AIMNET: ADAPTIVE IMAGE-TAG MERGING NETWORK FOR AUTOMATIC MEDICAL REPORT GENERATION
Jijun Shi, Shanshe Wang, Ronggang Wang, Siwei Ma
-
SPS
IEEE Members: $11.00
Non-members: $15.00Length: 00:10:17
In recent years, medical report generation has received increasing research interest with the goal of automatically generating long and coherent descriptive paragraphs that can describe in detail the observations of normal and abnormal regions in the input medical images. Unlike general image captioning tasks, medical report generation is more challenging for data-driven neural models.
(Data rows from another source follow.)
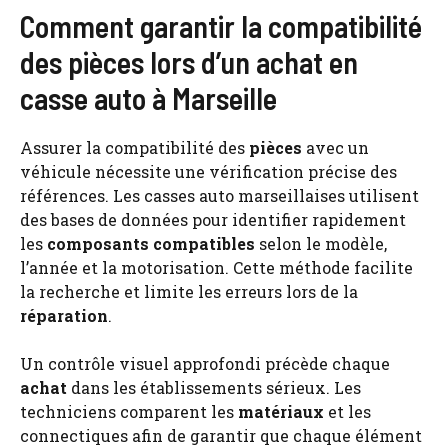
Comment garantir la compatibilité
des pièces lors d’un achat en
casse auto à Marseille
Assurer la compatibilité des
pièces
avec un
véhicule nécessite une vérification précise des
références. Les casses auto marseillaises utilisent
des bases de données pour identifier rapidement
les
composants compatibles
selon le modèle,
l’année et la motorisation. Cette méthode facilite
la recherche et limite les erreurs lors de la
réparation
.
Un contrôle visuel approfondi précède chaque
achat
dans les établissements sérieux. Les
techniciens comparent les
matériaux
et les
connectiques afin de garantir que chaque élément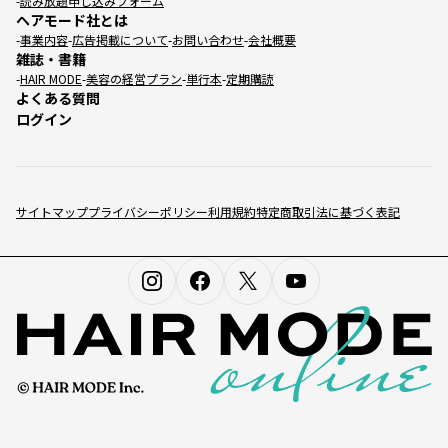
読み放題申し込みフォーム
ヘアモード社とは
事業内容
広告掲載について
お問い合わせ
会社概要
雑誌・書籍
HAIR MODE
美容の経営プラン
単行本
定期購読
よくある質問
ログイン
サイトマップ
プライバシーポリシー
利用規約
特定商取引法に基づく表記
This is mainly due to severe visual and textual data biases. To address these problems, we propose an Adaptive Image-Tag Merging Network (AIMNet) that first predicts the tags of diseases from the input image, and then adaptively merges the visual information of the input image and disease information from the disease tags to learn the disease-oriented visual features that can better represent abnormal regions of the input image, and thus can be used to alleviate data bias problems. The experiments and analyses on the public MIMIC-CXR and IU-Xray datasets show that our proposed AIMNet achieves the state-of-the-art results under all metrics and significantly outperforms previous models on the MIMIC-CXR and IU-Xray datasets with relatively 15.1% and 6.5% margins in terms of BLEU-4 score.